Essa passagem representa como o homem já não pode se escorar em valores transcendentes para viver e está só, livre para tomar suas próprias decisões. O sentimento de absurdo e vazio da existência, do nada e da nossa finitude, segundo o filósofo alemão Martin Heidegger, faz surgir aquilo que ele chamou de “angústia”. Ou seja, quando percebemos que nossa existência é limitada e que não há garantias ou essências pré-determinadas. A angústia revela o “ser-para-a-morte”, destacando nossa individualidade e liberdade, pois nos coloca frente ao fato de que somos responsáveis por dar sentido à nossa própria existência. Sartre, discípulo de Heidegger, também trabalha com o conceito de angústia, mas a ideia que ele propõe é ainda mais extrema, dizendo que o sentimento de angústia revela nossa responsabilidade absoluta diante das nossas escolhas e liberdade no mundo, pois não existe uma essência do homem predeterminada; primeiro ele existe e depois adquire suas características. Em O Ser e o Nada, de 1943, Sartre explora a ideia de que a existência é um absurdo refletido pelo “nada”, e o ser é exemplificado, por exemplo, na figura do garçom. Este personagem age como garçom, levanta a bandeja, oferece o cardápio, age como garçom, seu ser virou garçom. Ele anda de maneira excessivamente ágil, suas ações são mecânicas, seus gestos quase caricaturais. Para Sartre, esse garçom está agindo por má-fé, por negar sua liberdade de escolha, vivendo um papel imposto pela sociedade. Ele escolheu “ser” garçom em vez de “ser” outra coisa, ser livre, ser ele mesmo.

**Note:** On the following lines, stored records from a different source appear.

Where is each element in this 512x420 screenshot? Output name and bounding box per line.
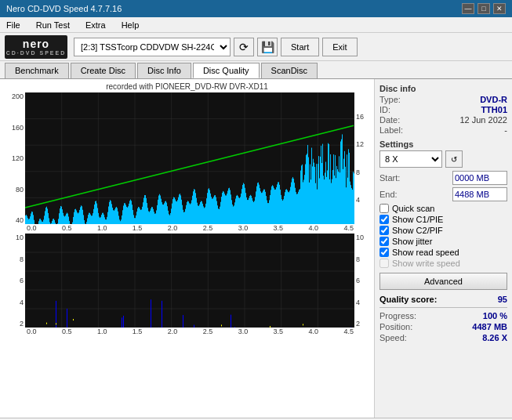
exit-button[interactable]: Exit bbox=[322, 38, 357, 56]
y-label-120: 120 bbox=[3, 154, 24, 162]
y2-right-4: 4 bbox=[356, 299, 370, 306]
position-label: Position: bbox=[379, 322, 412, 331]
disc-id-key: ID: bbox=[379, 105, 390, 114]
y2-right-2: 2 bbox=[356, 320, 370, 328]
show-write-label: Show write speed bbox=[392, 259, 460, 268]
settings-label: Settings bbox=[379, 139, 507, 149]
tab-benchmark[interactable]: Benchmark bbox=[5, 63, 69, 78]
disc-id-row: ID: TTH01 bbox=[379, 105, 507, 114]
right-panel: Disc info Type: DVD-R ID: TTH01 Date: 12… bbox=[375, 79, 512, 418]
show-c2-label: Show C2/PIF bbox=[392, 226, 443, 235]
progress-label: Progress: bbox=[379, 311, 416, 320]
titlebar: Nero CD-DVD Speed 4.7.7.16 — □ ✕ bbox=[0, 0, 512, 17]
y-label-40: 40 bbox=[3, 216, 24, 224]
y2-right-8: 8 bbox=[356, 255, 370, 263]
show-c1-label: Show C1/PIE bbox=[392, 215, 443, 224]
close-button[interactable]: ✕ bbox=[493, 3, 506, 14]
tab-disc-quality[interactable]: Disc Quality bbox=[193, 63, 260, 78]
disc-id-val: TTH01 bbox=[481, 105, 507, 114]
disc-date-val: 12 Jun 2022 bbox=[459, 115, 507, 125]
y2-right-6: 6 bbox=[356, 277, 370, 284]
menu-runtest[interactable]: Run Test bbox=[33, 19, 73, 31]
y2-label-8: 8 bbox=[3, 255, 24, 263]
titlebar-controls: — □ ✕ bbox=[462, 3, 506, 14]
toolbar: nero CD·DVD SPEED [2:3] TSSTcorp CDDVDW … bbox=[0, 33, 512, 61]
show-read-row: Show read speed bbox=[379, 248, 507, 257]
disc-info-label: Disc info bbox=[379, 84, 507, 93]
progress-section: Progress: 100 % Position: 4487 MB Speed:… bbox=[379, 307, 507, 342]
show-jitter-label: Show jitter bbox=[392, 237, 432, 246]
y-right-label-4: 4 bbox=[356, 196, 370, 204]
progress-val: 100 % bbox=[483, 311, 507, 320]
menubar: File Run Test Extra Help bbox=[0, 17, 512, 33]
quality-score-label: Quality score: bbox=[379, 295, 437, 304]
end-row: End: bbox=[379, 187, 507, 201]
y2-label-4: 4 bbox=[3, 299, 24, 306]
show-c1-checkbox[interactable] bbox=[379, 215, 389, 224]
quick-scan-label: Quick scan bbox=[392, 204, 434, 213]
y-label-80: 80 bbox=[3, 186, 24, 194]
show-jitter-checkbox[interactable] bbox=[379, 237, 389, 246]
speed-label: Speed: bbox=[379, 333, 407, 342]
lower-chart-canvas bbox=[25, 234, 354, 328]
tab-create-disc[interactable]: Create Disc bbox=[71, 63, 136, 78]
upper-chart-canvas bbox=[25, 92, 354, 224]
save-button[interactable]: 💾 bbox=[257, 38, 278, 56]
disc-type-val: DVD-R bbox=[480, 95, 507, 104]
y-right-label-16: 16 bbox=[356, 113, 370, 121]
start-label: Start: bbox=[379, 173, 400, 183]
speed-select[interactable]: 8 X bbox=[379, 150, 442, 168]
show-read-label: Show read speed bbox=[392, 248, 459, 257]
y2-right-10: 10 bbox=[356, 234, 370, 241]
tab-scan-disc[interactable]: ScanDisc bbox=[261, 63, 318, 78]
tab-bar: Benchmark Create Disc Disc Info Disc Qua… bbox=[0, 61, 512, 79]
main-content: recorded with PIONEER_DVD-RW DVR-XD11 20… bbox=[0, 79, 512, 418]
menu-extra[interactable]: Extra bbox=[82, 19, 109, 31]
quick-scan-checkbox[interactable] bbox=[379, 204, 389, 213]
refresh-button[interactable]: ⟳ bbox=[234, 38, 254, 56]
quality-score-val: 95 bbox=[498, 295, 507, 304]
tab-disc-info[interactable]: Disc Info bbox=[137, 63, 191, 78]
show-c2-checkbox[interactable] bbox=[379, 226, 389, 235]
show-write-checkbox[interactable] bbox=[379, 259, 389, 268]
speed-refresh-btn[interactable]: ↺ bbox=[445, 150, 463, 168]
disc-label-val: - bbox=[504, 125, 507, 135]
position-val: 4487 MB bbox=[472, 322, 507, 331]
maximize-button[interactable]: □ bbox=[478, 3, 490, 14]
start-row: Start: bbox=[379, 171, 507, 185]
disc-label-key: Label: bbox=[379, 125, 403, 135]
y-right-label-8: 8 bbox=[356, 168, 370, 176]
advanced-button[interactable]: Advanced bbox=[379, 273, 507, 290]
chart-area: recorded with PIONEER_DVD-RW DVR-XD11 20… bbox=[0, 79, 375, 418]
chart-title: recorded with PIONEER_DVD-RW DVR-XD11 bbox=[3, 82, 371, 91]
speed-row: Speed: 8.26 X bbox=[379, 333, 507, 342]
start-input[interactable] bbox=[452, 171, 507, 185]
disc-type-key: Type: bbox=[379, 95, 401, 104]
y-label-200: 200 bbox=[3, 92, 24, 100]
show-read-checkbox[interactable] bbox=[379, 248, 389, 257]
y2-label-6: 6 bbox=[3, 277, 24, 284]
show-write-row: Show write speed bbox=[379, 259, 507, 268]
show-c1-row: Show C1/PIE bbox=[379, 215, 507, 224]
disc-info-section: Type: DVD-R ID: TTH01 Date: 12 Jun 2022 … bbox=[379, 95, 507, 135]
settings-speed-row: 8 X ↺ bbox=[379, 150, 507, 168]
speed-val: 8.26 X bbox=[482, 333, 507, 342]
minimize-button[interactable]: — bbox=[462, 3, 474, 14]
show-c2-row: Show C2/PIF bbox=[379, 226, 507, 235]
start-button[interactable]: Start bbox=[281, 38, 319, 56]
y2-label-2: 2 bbox=[3, 320, 24, 328]
y-label-160: 160 bbox=[3, 124, 24, 132]
progress-row: Progress: 100 % bbox=[379, 311, 507, 320]
menu-help[interactable]: Help bbox=[118, 19, 143, 31]
disc-label-row: Label: - bbox=[379, 125, 507, 135]
menu-file[interactable]: File bbox=[3, 19, 24, 31]
disc-date-key: Date: bbox=[379, 115, 400, 125]
position-row: Position: 4487 MB bbox=[379, 322, 507, 331]
disc-date-row: Date: 12 Jun 2022 bbox=[379, 115, 507, 125]
drive-select[interactable]: [2:3] TSSTcorp CDDVDW SH-224GB SB00 bbox=[74, 38, 231, 56]
quick-scan-row: Quick scan bbox=[379, 204, 507, 213]
titlebar-title: Nero CD-DVD Speed 4.7.7.16 bbox=[6, 4, 122, 13]
end-input[interactable] bbox=[452, 187, 507, 201]
show-jitter-row: Show jitter bbox=[379, 237, 507, 246]
end-label: End: bbox=[379, 190, 398, 199]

Uma colaboradora de Sartre, Simone de Beauvoir, diria que a saída para o absurdo e o não-sentido é o engajamento ético em algo, como o feminismo. Kierkegaard, dinamarquês, por sua vez, pai do que se convencionou chamar de existencialismo cristão, encontra a saída da finitude humana através da infinitude da fé, na conversão ao cristianismo. Na sua mocidade, ele era um libertino, escrevendo até um diário de um sedutor, com suas memórias dessa época.
Por fim, Emil Cioran, filósofo niilista romeno, trabalhará profundamente a ideia do absurdo, a constatação do vazio e da futilidade da vida, em sua obra Breviário da Decomposição. Ele reflete sobre a inutilidade do esforço humano diante da inevitabilidade da morte. Sua filosofia é uma contemplação niilista e um convite à futilidade.
Como se pode ver, embora a condição de absurdo seja uma inexorabilidade e esteja intrinsecamente ligada à condição da miséria humana, ela é ao mesmo tempo um abismo e uma esperança. O homem, em sua liberdade, é capaz de moldar-se a si mesmo. A vida é uma folha em branco pendurada em um cavalete, e se o que resultar dela será uma obra de arte ou puramente rabiscos, dependerá da qualidade do artista.